Link 2024-04-09 llm.c:
Andrej Karpathy implements LLM training - initially for GPT-2, other architectures to follow - in just over 1,000 lines of C on top of CUDA. Includes a tutorial about implementing LayerNorm by porting an implementation from Python.
Link 2024-04-09 Command R+ now ranked 6th on the LMSYS Chatbot Arena:
The LMSYS Chatbot Arena Leaderboard is one of the most interesting approaches to evaluating LLMs because it captures their ever-elusive "vibes" - it works by users voting on the best responses to prompts from two initially hidden models
Big news today is that Command R+ - the brand new open weights model (Creative Commons non-commercial) by Cohere - is now the highest ranked non-proprietary model, in at position six and beating one of the GPT-4s.
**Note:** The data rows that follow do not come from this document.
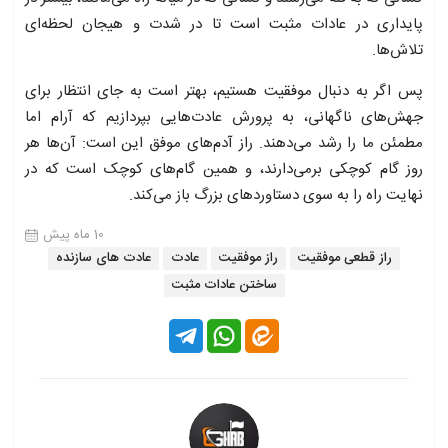
پایداری در عادات مثبت است تا در شدت و هیجان لحظه‌ای
تلاش‌ها.
پس اگر به دنبال موفقیت هستیم، بهتر است به جای انتظار برای
جهش‌های ناگهانی، به پرورش عادت‌هایی بپردازیم که آرام اما
مطمئن ما را رشد می‌دهند. راز آدم‌های موفق این است: آن‌ها هر
روز گام کوچکی برمی‌دارند، و همین گام‌های کوچک است که در
نهایت راه را به سوی دستاوردهای بزرگ باز می‌کند.
10 ماه پیش
راز قطعی موفقیت
راز موفقیت
عادت
عادت های سازنده
ساختن عادات مثبت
(Linking to my screenshot on Mastodon.)
Link 2024-04-09 A solid pattern to build LLM Applications (feat. Claude):
Hrishi Olickel is one of my favourite prompt whisperers. In this YouTube video he walks through his process for building quick interactive applications with the assistance of Claude 3, spinning up an app that analyzes his meeting transcripts to extract participants and mentioned organisations, then presents a UI for exploring the results built with Next.js and shadcn/ui.
An interesting tip I got from this: use the weakest, not the strongest models to iterate on your prompts. If you figure out patterns that work well with Claude 3 Haiku they will have a significantly lower error rate with Sonnet or Opus. The speed of the weaker models also means you can iterate much faster, and worry less about the cost of your experiments.
Link 2024-04-09 Extracting data from unstructured text and images with Datasette and GPT-4 Turbo:
Datasette Extract is a new Datasette plugin that uses GPT-4 Turbo (released to general availability today) and GPT-4 Vision to extract structured data from unstructured text and images.
I put together a video demo of the plugin in action today, and posted it to the Datasette Cloud blog along with screenshots and a tutorial describing how to use it.
Link 2024-04-10 Mistral tweet a magnet link for mixtral-8x22b:
Another open model release from Mistral using their now standard operating procedure of tweeting out a raw torrent link.
This one is an 8x22B Mixture of Experts model. Their previous most powerful openly licensed release was Mixtral 8x7B, so this one is a whole lot bigger (a 281GB download) - and apparently has a 65,536 context length, at least according to initial rumors on Twitter.
Link 2024-04-10 Gemini 1.5 Pro public preview:
Huge release from Google: Gemini 1.5 Pro - the GPT-4 competitive model with the incredible 1 million token context length - is now available without a waitlist in 180+ countries (including the USA but not Europe or the UK as far as I can tell)... and the API is free for 50 requests/day (rate limited to 2/minute).
Beyond that you'll need to pay - $7/million input tokens and $21/million output tokens, which is slightly less than GPT-4 Turbo and a little more than Claude 3 Sonnet.
They also announced audio input (up to 9.5 hours in a single prompt), system instruction support and a new JSON mod.